Surg Neurol. 2005 Feb;63(2):133-41; discussion 141-2. doi: 10.1016/j.surneu.2004.08.040.
The integration of ultrasound technology into neuronavigation systems has recently been the subject of reports by several groups. This article describes our preliminary findings with regard to the integration of data derived from intraoperative duplex (color mode) and Doppler ultrasonography into a neuronavigational data set. It was the aim of the study to investigate (1) whether the intraoperative landmarking of vessels that are outlined with ultrasound technology is possible and (2) whether such a technique might be of clinical interest for neurosurgical interventions.

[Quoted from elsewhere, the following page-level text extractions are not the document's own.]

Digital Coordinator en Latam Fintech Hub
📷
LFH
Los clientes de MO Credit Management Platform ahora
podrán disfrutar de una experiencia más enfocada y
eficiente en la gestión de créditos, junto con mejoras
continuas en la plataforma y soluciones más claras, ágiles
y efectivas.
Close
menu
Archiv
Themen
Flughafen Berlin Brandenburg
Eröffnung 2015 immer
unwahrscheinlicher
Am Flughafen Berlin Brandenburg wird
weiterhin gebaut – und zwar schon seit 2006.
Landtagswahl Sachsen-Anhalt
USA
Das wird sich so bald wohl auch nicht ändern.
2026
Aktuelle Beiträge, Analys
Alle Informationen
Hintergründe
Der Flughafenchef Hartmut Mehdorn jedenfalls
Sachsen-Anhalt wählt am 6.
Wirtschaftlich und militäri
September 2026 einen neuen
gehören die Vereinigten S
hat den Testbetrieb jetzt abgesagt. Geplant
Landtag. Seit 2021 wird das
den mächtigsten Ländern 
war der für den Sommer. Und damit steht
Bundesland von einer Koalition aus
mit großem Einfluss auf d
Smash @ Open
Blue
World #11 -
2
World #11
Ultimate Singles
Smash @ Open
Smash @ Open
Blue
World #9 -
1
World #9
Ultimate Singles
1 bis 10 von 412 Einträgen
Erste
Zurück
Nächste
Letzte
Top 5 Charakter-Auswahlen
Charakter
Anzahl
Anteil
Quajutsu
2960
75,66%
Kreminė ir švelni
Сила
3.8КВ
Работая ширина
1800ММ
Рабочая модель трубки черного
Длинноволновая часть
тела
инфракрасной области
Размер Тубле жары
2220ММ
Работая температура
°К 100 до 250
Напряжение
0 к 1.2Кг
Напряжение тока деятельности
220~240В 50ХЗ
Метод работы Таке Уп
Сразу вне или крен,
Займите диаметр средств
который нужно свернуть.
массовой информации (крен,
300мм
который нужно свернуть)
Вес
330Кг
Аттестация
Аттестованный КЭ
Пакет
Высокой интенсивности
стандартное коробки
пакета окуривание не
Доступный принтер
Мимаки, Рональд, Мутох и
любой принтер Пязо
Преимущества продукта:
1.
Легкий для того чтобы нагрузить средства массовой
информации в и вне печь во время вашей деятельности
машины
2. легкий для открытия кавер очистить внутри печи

The video image of an ultrasound plane (Toshiba, Powervision 6000 SSA-370A, Tokyo, Japan) was integrated into our neuronavigation system (VectorVision2, BrainLab, Heimstetten, Germany). For calibration of the ultrasound plane, an instrument adapter was fixed to the ultrasound probe and then calibrated using a special, predefined calibration phantom.
Accordingly, the system supported a combination of the ultrasound plane functionality with the preoperatively acquired neuronavigational data. The duplex and Doppler mode of the ultrasound system displayed the intraoperative vascular anatomy. Once a vessel was outlined during surgery, it could be landmarked by touching the navigation screen. These landmarks were integrated automatically into the neuronavigational data set and could be used to provide intraoperative image updates of the vascular anatomy. This technique was successful in 45 of 47 (95.7%) surgical interventions.
Both image-guided ultrasound and duplex-guided integration of vascular anatomy into the neuronavigational data set are technically possible. In the future, this technology may provide useful intraoperative information during surgery of complex cerebral pathologies.
超声技术与神经导航系统的整合最近已成为多个研究小组报告的主题。本文描述了我们关于将术中双功(彩色模式)和多普勒超声检查获得的数据整合到神经导航数据集中的初步研究结果。本研究的目的是调查:(1)使用超声技术勾勒出的血管在术中进行标记是否可行;(2)这种技术对于神经外科手术是否具有临床意义。
将超声平面(东芝,PowerVision 6000 SSA - 370A,日本东京)的视频图像整合到我们的神经导航系统(VectorVision2,BrainLab,德国海姆斯泰滕)中。为了校准超声平面,将一个仪器适配器固定在超声探头上,然后使用一个特殊的、预定义的校准模型进行校准。
相应地,该系统支持超声平面功能与术前获取的神经导航数据相结合。超声系统的双功和多普勒模式显示了术中血管解剖结构。手术过程中一旦勾勒出血管,通过触摸导航屏幕即可对其进行标记。这些标记会自动整合到神经导航数据集中,并可用于提供血管解剖结构的术中图像更新。该技术在47例手术中的45例(95.7%)中取得了成功。
图像引导超声以及将血管解剖结构双功引导整合到神经导航数据集中在技术上都是可行的。未来,这项技术可能在复杂脑部疾病的手术中提供有用的术中信息。